It’s a dangerous blunder you’ll really want to avoid.
There’s a pretty good chance Social Security will end up becoming a retirement income source you depend on a lot, so it’s important to be strategic when filing for benefits.
But before you can even begin to think about claiming benefits, it’s essential that you understand the rules involved. And recent data reveals that Americans are sorely misinformed about one key Social Security rule that’s an important one to understand.
There are long-term consequences to filing for benefits early
One positive thing about Social Security is that seniors get a choice as to when to file. Now you’re entitled to your complete monthly benefit — without a reduction — once you reach full retirement age, or FRA. That age is either 66, 67, or somewhere in the middle, depending on your year of birth.
However, you can sign up for Social Security as early as age 62. Doing so means getting your money sooner, so it’s an option that may be enticing. But for each month you claim Social Security ahead of FRA, your benefits shrink. And if you sign up for benefits at age 62, you’ll reduce them by 25% to 30%, depending on your specific FRA.
Worse yet, once you slash your benefits by filing early, you’ll be stuck with lower payments for life. But that’s something that may not be abundantly clear.
In a recent Nationwide Retirement Institute survey, 49% of respondents mistakenly thought that if they claim Social Security early, their benefits will be bumped up to their full amount once FRA kicks in. But not only is that not true, it also doesn’t make any sense.
Think about it — why would Social Security give you the option to claim benefits early without penalty? If that were the case, everyone would probably sign up for benefits at age 62.

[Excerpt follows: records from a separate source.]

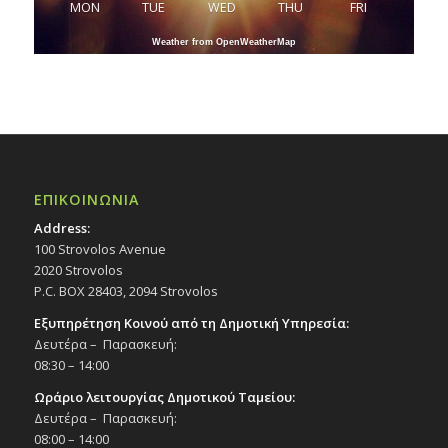
MON
TUE
WED
THU
FRI
Weather from OpenWeatherMap
ΕΠΙΚΟΙΝΩΝΙΑ
Address:
100 Strovolos Avenue
2020 Strovolos
P.C. BOX 28403, 2094 Strovolos
Εξυπηρέτηση Κοινού από τη Δημοτική Υπηρεσία:
Δευτέρα – Παρασκευή:
08:30 – 14:00
Ωράριο λειτουργίας Δημοτικού Ταμείου:
Δευτέρα – Παρασκευή:
08:00 – 14:00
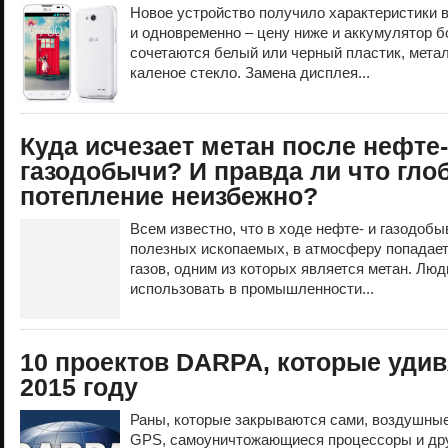
Новое устройство получило характеристики в
и одновременно – цену ниже и аккумулятор б
сочетаются белый или черный пластик, метал
каленое стекло. Замена дисплея...
Куда исчезает метан после нефте-
газодобычи? И правда ли что гло
потепление неизбежно?
Всем известно, что в ходе нефте- и газодоб
полезных ископаемых, в атмосферу попадае
газов, одним из которых является метан. Лю
использовать в промышленности...
10 проектов DARPA, которые удив
2015 году
Раны, которые закрываются сами, воздушные
GPS, самоуничтожающиеся процессоры и дру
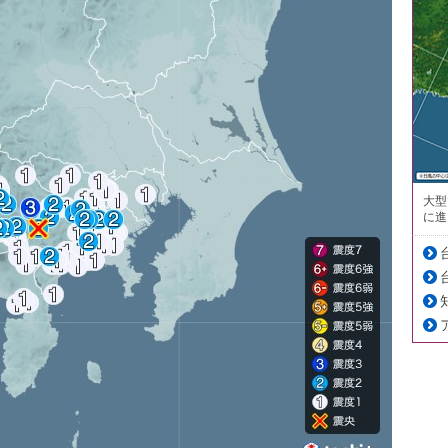
大型
に進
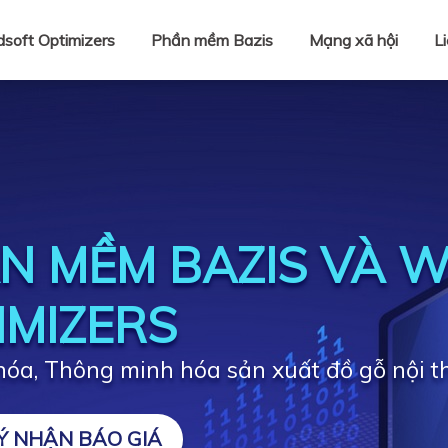
soft Optimizers
Phần mềm Bazis
Mạng xã hội
L
N MỀM BAZIS VÀ 
IMIZERS
óa, Thông minh hóa sản xuất đồ gỗ nội t
Ý NHẬN BÁO GIÁ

And so to be clear, if you slash your monthly benefits by filing early, you should expect to continue receiving that lower amount from Social Security throughout your retirement. The only exception is if you manage to undo your filing within 12 months of starting to receive your benefits.
The Social Security Administration will allow you one do-over in your lifetime, but to take advantage of that option, you’ll need to repay all of the money you’ve collected in benefits to date. That’s something many seniors aren’t able to do.
Know the rules
You might think you can get away with claiming Social Security early, dealing with a lower monthly benefit for a number of years, and then getting a higher benefit later on. But unless you take advantage of the aforementioned do-over option, if you sign up for benefits early and slash them in the process, you’ll be stuck with a lower monthly payday forever. Make sure that’s something you can manage before filing for benefits ahead of FRA.
In fact, prior to claiming benefits, it definitely pays to spend some time reading up on Social Security’s various rules. Doing so could help you identify the most suitable filing age — and spare you the consequences of making a mistake that leaves you cash-strapped throughout your retirement.